Dataset entries:
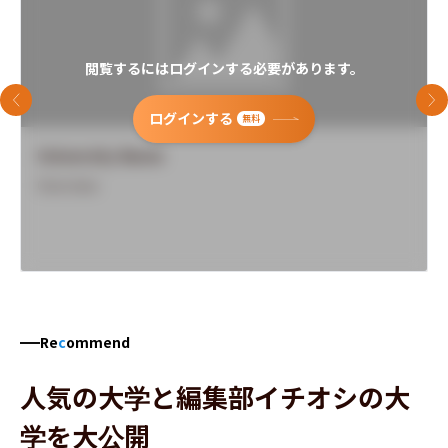
閲覧するにはログインする必要があります。
前のスライド
次
ログインする
無料
University Name
Overview
Re
c
ommend
人気の大学と編集部イチオシの大
学を大公開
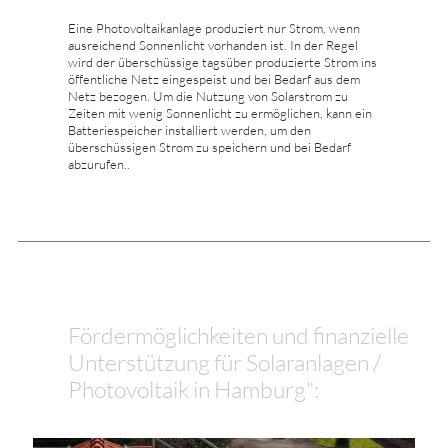
Eine Photovoltaikanlage produziert nur Strom, wenn
ausreichend Sonnenlicht vorhanden ist. In der Regel
wird der überschüssige tagsüber produzierte Strom ins
öffentliche Netz eingespeist und bei Bedarf aus dem
Netz bezogen. Um die Nutzung von Solarstrom zu
Zeiten mit wenig Sonnenlicht zu ermöglichen, kann ein
Batteriespeicher installiert werden, um den
überschüssigen Strom zu speichern und bei Bedarf
abzurufen..
Fördermöglichkeiten und finanzielle
Unterstützung für Solaranlagen /
Photovoltaik in Hamburg":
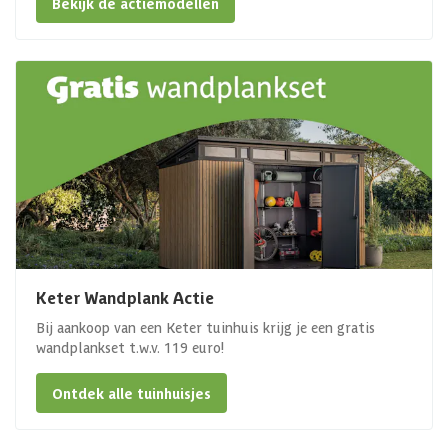
Bekijk de actiemodellen
Keter Wandplank Actie
Bij aankoop van een Keter tuinhuis krijg je een gratis
wandplankset t.w.v. 119 euro!
Ontdek alle tuinhuisjes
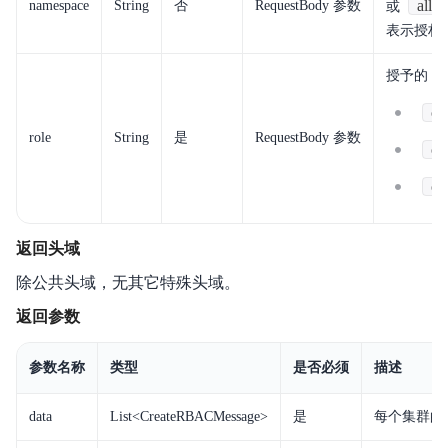
all
namespace
String
否
RequestBody 参数
或
常用工具
表示授权
授予的 R
cc
role
String
是
RequestBody 参数
cc
cc
返回头域
除公共头域，无其它特殊头域。
返回参数
参数名称
类型
是否必须
描述
data
List<CreateRBACMessage>
是
每个集群的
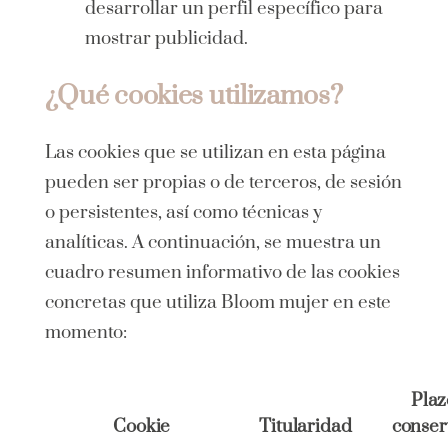
desarrollar un perfil específico para
mostrar publicidad.
¿Qué cookies utilizamos?
Las cookies que se utilizan en esta página
pueden ser propias o de terceros, de sesión
o persistentes, así como técnicas y
analíticas. A continuación, se muestra un
cuadro resumen informativo de las cookies
concretas que utiliza Bloom mujer en este
momento:
Plaz
Cookie
Titularidad
conser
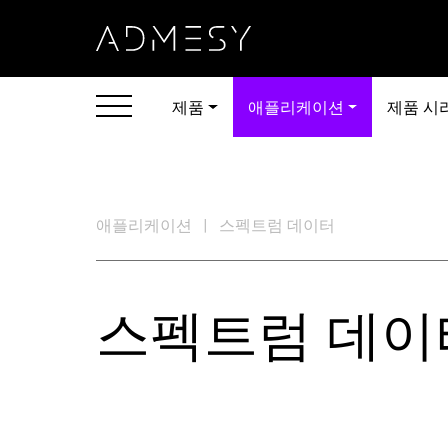
제품
애플리케이션
제품 시
애플리케이션
스펙트럼 데이터
스펙트럼 데이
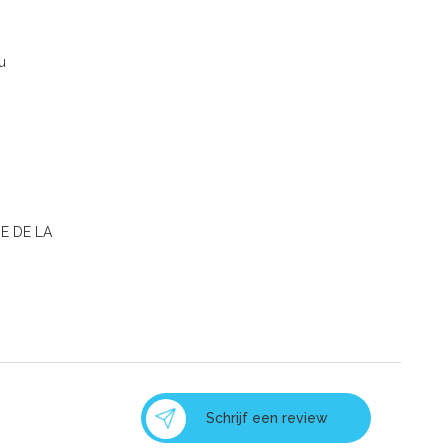
u
E DE LA
Schrijf een review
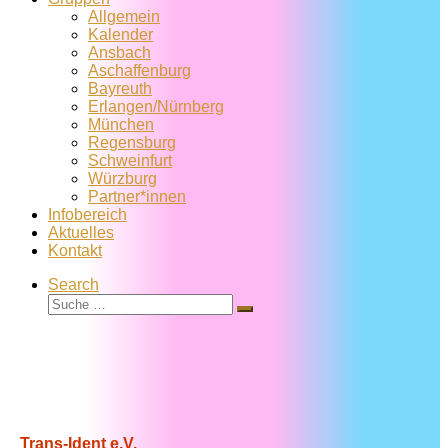
Allgemein
Kalender
Ansbach
Aschaffenburg
Bayreuth
Erlangen/Nürnberg
München
Regensburg
Schweinfurt
Würzburg
Partner*innen
Infobereich
Aktuelles
Kontakt
Search
Suche
Suche
…
Trans-Ident e.V.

* _What is needed_
Down to the last line, return the entries above exactly, with no pictures.

* _Completed task_
閲覧するにはログインする必要があります。
前のスライド
次
ログインする
無料
University Name
Overview
Re
c
ommend
人気の大学と編集部イチオシの大
学を大公開
Eine Photovoltaikanlage produziert nur Strom, wenn
ausreichend Sonnenlicht vorhanden ist. In der Regel
wird der überschüssige tagsüber produzierte Strom ins
öffentliche Netz eingespeist und bei Bedarf aus dem
Netz bezogen. Um die Nutzung von Solarstrom zu
Zeiten mit wenig Sonnenlicht zu ermöglichen, kann ein
Batteriespeicher installiert werden, um den
überschüssigen Strom zu speichern und bei Bedarf
abzurufen..
Fördermöglichkeiten und finanzielle
Unterstützung für Solaranlagen /
Photovoltaik in Hamburg":
Bekijk de actiemodellen
Keter Wandplank Actie
Bij aankoop van een Keter tuinhuis krijg je een gratis
wandplankset t.w.v. 119 euro!
Ontdek alle tuinhuisjes
all
namespace
String
否
RequestBody 参数
或
常用工具
表示授权
授予的 R
cc
role
String
是
RequestBody 参数
cc
cc
返回头域
除公共头域，无其它特殊头域。
返回参数
参数名称
类型
是否必须
描述
data
List<CreateRBACMessage>
是
每个集群的
desarrollar un perfil específico para
mostrar publicidad.
¿Qué cookies utilizamos?
Las cookies que se utilizan en esta página
pueden ser propias o de terceros, de sesión
o persistentes, así como técnicas y
analíticas. A continuación, se muestra un
cuadro resumen informativo de las cookies
concretas que utiliza Bloom mujer en este
momento:
Plaz
Cookie
Titularidad
conser
제품
애플리케이션
제품 시
애플리케이션
스펙트럼 데이터
스펙트럼 데이
u
E DE LA
Schrijf een review
Allgemein
Kalender
Ansbach
Aschaffenburg
Bayreuth
Erlangen/Nürnberg
München
Regensburg
Schweinfurt
Würzburg
Partner*innen
Infobereich
Aktuelles
Kontakt
Search
Suche
Suche
…
Trans-Ident e.V.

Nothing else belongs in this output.